Peki, faili kim bu katliamın?
Takip eden haber bu konuda fikir verebilir:
Ünlü oyuncu abartıldığı kadar değil demişti.
Koronaya yakalandı!
Vay be bu da “bilimsel ilahi adalet” olsa gerek.
Sen misin dün söylediğini bugün inkâr eden, geçenlerde önerdiği ilacı bugün zararlı ilan eden DSÖ’nün “tebliğlerine” iman etmeyen, maskesini gevşeten…
Şak diye bulursun belanı işte böyle!

***

 

Merkezinden alternatifine medyada ortam bu. Hal bu. Vasatlığın, derinleşen suskunluk sarmalının beslediği bir cinnet hali, mantığın, kamu yayıncılığının çanına ot tıkıyor.

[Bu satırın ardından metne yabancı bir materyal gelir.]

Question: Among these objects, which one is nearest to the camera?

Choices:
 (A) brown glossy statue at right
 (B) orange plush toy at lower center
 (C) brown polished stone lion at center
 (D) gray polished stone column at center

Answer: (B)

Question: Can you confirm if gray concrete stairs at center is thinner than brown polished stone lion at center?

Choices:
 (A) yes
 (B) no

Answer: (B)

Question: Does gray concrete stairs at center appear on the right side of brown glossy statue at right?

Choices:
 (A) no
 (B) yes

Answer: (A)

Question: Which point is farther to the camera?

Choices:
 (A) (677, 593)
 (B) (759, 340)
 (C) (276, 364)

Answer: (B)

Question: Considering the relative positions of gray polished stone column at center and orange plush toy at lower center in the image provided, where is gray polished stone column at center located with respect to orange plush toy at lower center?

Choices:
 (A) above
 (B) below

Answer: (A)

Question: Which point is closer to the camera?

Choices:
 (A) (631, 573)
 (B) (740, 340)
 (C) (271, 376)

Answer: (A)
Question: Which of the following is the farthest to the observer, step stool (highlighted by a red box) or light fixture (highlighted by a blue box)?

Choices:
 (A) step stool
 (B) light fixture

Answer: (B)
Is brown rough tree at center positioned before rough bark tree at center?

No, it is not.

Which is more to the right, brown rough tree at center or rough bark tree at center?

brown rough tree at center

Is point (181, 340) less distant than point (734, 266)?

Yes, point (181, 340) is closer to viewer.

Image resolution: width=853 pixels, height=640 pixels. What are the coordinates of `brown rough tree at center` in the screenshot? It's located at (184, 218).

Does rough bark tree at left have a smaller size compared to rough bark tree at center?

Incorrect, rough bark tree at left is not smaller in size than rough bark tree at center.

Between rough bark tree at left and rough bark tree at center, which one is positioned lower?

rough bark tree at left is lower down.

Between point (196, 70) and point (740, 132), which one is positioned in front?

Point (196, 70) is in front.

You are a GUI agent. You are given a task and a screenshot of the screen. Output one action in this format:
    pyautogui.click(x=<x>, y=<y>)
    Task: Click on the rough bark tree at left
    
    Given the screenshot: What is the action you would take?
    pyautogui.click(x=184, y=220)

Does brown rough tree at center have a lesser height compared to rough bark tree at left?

Ne var ki ağzını açan köşe kadısı, televizyon yorumcusu 7/24 “korona karşıtı” diye yaftaladıkları birilerine laf sokuyor.

Düzceli simitçi bile HES kodu olmayanı tezgâhına yaklaştırmazken, kalem erbabının basındaki yurttan sesler korosuna nasıl olup da katılmadığına hayret ediliyor.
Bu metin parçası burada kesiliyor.